- Dataset entries
--- START ---

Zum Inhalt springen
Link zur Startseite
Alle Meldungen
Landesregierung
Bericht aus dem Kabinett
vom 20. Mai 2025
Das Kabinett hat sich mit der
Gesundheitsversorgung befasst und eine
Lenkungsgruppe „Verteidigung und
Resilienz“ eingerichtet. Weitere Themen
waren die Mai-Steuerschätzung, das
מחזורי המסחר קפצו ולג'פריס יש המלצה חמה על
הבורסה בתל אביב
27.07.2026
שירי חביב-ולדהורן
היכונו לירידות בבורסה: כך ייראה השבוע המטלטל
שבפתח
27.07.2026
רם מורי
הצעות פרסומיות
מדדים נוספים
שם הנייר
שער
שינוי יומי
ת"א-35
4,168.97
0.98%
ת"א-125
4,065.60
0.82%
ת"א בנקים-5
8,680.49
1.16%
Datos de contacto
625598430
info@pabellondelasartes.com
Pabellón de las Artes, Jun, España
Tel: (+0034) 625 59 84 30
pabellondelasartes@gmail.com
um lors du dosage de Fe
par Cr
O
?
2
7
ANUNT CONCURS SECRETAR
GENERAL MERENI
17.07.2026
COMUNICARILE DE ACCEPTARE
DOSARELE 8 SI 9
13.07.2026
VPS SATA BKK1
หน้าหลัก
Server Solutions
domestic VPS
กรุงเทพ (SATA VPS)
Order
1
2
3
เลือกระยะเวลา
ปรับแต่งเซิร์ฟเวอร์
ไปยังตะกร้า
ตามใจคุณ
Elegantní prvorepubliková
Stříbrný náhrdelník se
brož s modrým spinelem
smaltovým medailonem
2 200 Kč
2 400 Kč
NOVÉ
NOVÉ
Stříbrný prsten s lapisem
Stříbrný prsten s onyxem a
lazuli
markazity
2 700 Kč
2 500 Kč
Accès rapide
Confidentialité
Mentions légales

--- END ---

- EXERCISE REQUIREMENTS
Tally the lines in this data that hold the word "prsten" and state only the count.

- SOLVED EXERCISE
2